Graduate Record Examination or GRE is a commercially-run standardized test that is an admissions requirement for many graduate schools principally in the United States, but also in other English speaking countries. Created and administered by Educational Testing Service (or ETS) in 1949,[1] the exam is primarily focused on testing abstract thinking skills in the areas of mathematics, vocabulary, and analytical writing. The GRE is typically a computer-based exam that is administered by select qualified testing centers; however, paper-based exams are offered in areas of the world that lack the technological requirements.

In the graduate school admissions process, the level of emphasis that is placed upon GRE scores varies widely between schools and even departments within schools. The importance of a GRE score can range from being an important selection factor to being a mere admission formality.

Critics of the GRE have argued that the exam format is so rigid that it effectively tests only how well a student can conform to a standardized test taking procedure.[2] ETS responded by announcing plans in 2006 to radically redesign the test structure starting in the fall of 2007; however, the company has since announced, "Plans for launching an entirely new test all at once were dropped, and ETS decided to introduce new question types and improvements gradually over time." The new questions have been gradually introduced since November 2007.[3]

In the United States, the cost of the general test is $150 as of May 1, 2009, although ETS will reduce the fee under certain circumstances. ETS erases all test records that are older than 5 years, although graduate program policies on the admittance of scores older than 5 years will vary.


The exam consists of four sections. The first section is a writing section, while the other three are multiple-choice style. One of the multiple choice style exams will test verbal skills, another will test quantitative skills and a third exam will be a experimental section that is not included in the reported score. Test takers do not know which of the three multiple-choice sections is the experimental section. The entire test procedure takes about 4 hours.[4]

Analytical writing section[]

The analytical writing section consists of two different essays, an "issue task" and an "argument task". The writing section is graded on a scale of 0-6, in half-point increments. The essays are written on a computer using a word processing program specifically designed by ETS. The program allows only basic computer functions and does not contain a spell-checker or other advanced features. Each essay is scored by at least two readers on a six-point holistic scale. If the two scores are within one point, the average of the scores is taken. If the two scores differ by more than a point, a third reader examines the response.

Issue task[]

The test taker will be able to choose between two topics upon which to write an essay. The time allowed for this essay is 45 minutes.[5]

Argument task[]

The test taker will be given an "argument" and will be asked to write an essay that explains why one "side" of the argument is superior.

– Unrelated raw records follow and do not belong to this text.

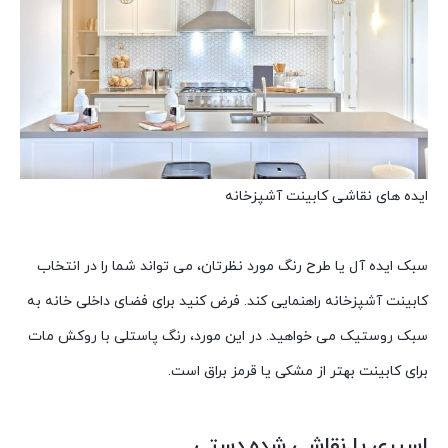
ایده های نقاشی کابینت آشپزخانه
سبک ایده آل یا طرح رنگ مورد نظرتان، می تواند شما را در انتخاب
کابینت آشپزخانه راهنمایی کند. فرض کنید برای فضای داخلی خانه به
سبک روستیک می خواهید. در این مورد، رنگ پاستلی با روکش مات
برای کابینت بهتر از مشکی یا قرمز براق است.
اسپری یا نقاشی شده دستی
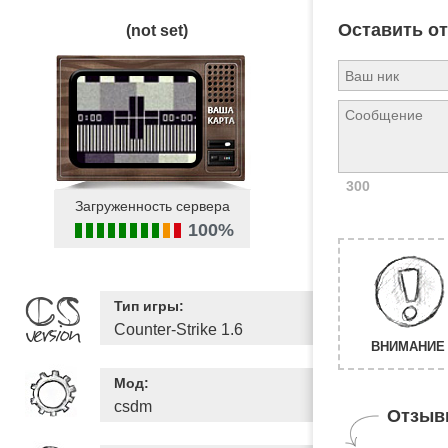
Оставить о
(not set)
300
Загруженность сервера
100%
Тип игры:
Counter-Strike 1.6
ВНИМАНИЕ 
Мод:
csdm
Отзыв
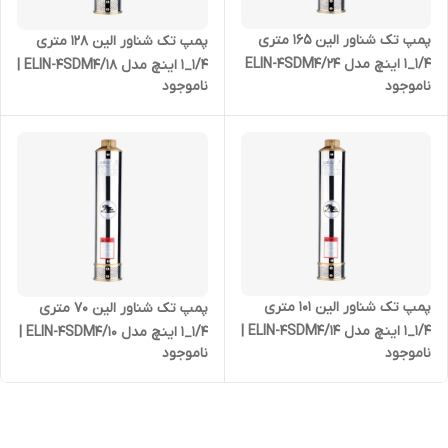
پمپ تک شناور الین 165 متری
پمپ تک شناور الین 128 متری
1/4_1 اینچ مدل ELIN-4SDM4/24
1/4_1 اینچ مدل ELIN-4SDM4/18 |
ناموجود
ناموجود
| شناور استیل 3 اسب بدون
شناور استیل 2 اسب بدون موتور
موتور
پمپ تک شناور الین 101 متری
پمپ تک شناور الین 70 متری
1/4_1 اینچ مدل ELIN-4SDM4/14 |
1/4_1 اینچ مدل ELIN-4SDM4/10 |
ناموجود
ناموجود
شناور استیل 1/5 اسب بدون
شناور استیل 1 اسب بدون موتور
موتور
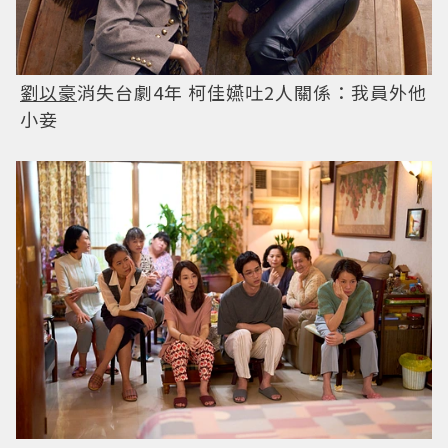
劉以豪
消失台劇4年 柯佳嬿吐2人關係：我員外他
小妾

Typically, the task requires that the taker identify and critique the logical fallacies of the argument. The time allotted for this essay is 30 minutes.[6]

Verbal section[]

One graded multiple-choice section is always a verbal section, consisting of analogies, antonyms, sentence completions, and reading comprehension passages. Multiple-choice response sections are graded on a scale of 200-800, in 10-point increments. This section primarily tests vocabulary, and average scores in this section are substantially lower than those in the quantitative section.[7] In a typical examination, this section may consist of 30 questions, and 30 minutes may be allotted to complete the section.[8]

Quantitative section[]

The quantitative section, the other multiple-choice section, consists of problem solving and quantitative comparison questions that test high-school level mathematics. Multiple-choice response sections are graded on a scale of 200-800, in 10-point increments. In a typical examination, this section may consist of 28 questions, and test takers may be given 45 minutes to complete the section.[9]

Experimental section[]

The experimental section, which can be either a verbal, quantitative, or analytical writing task, contains new questions that ETS is considering for future use. Although the experimental section does not count toward the test-taker's score, it is unidentified and appears identical to the real (scored) part of the test. As test takers have no clear way of knowing which section is experimental, they are forced to complete this section, or risk seriously damaging their final scores.[10]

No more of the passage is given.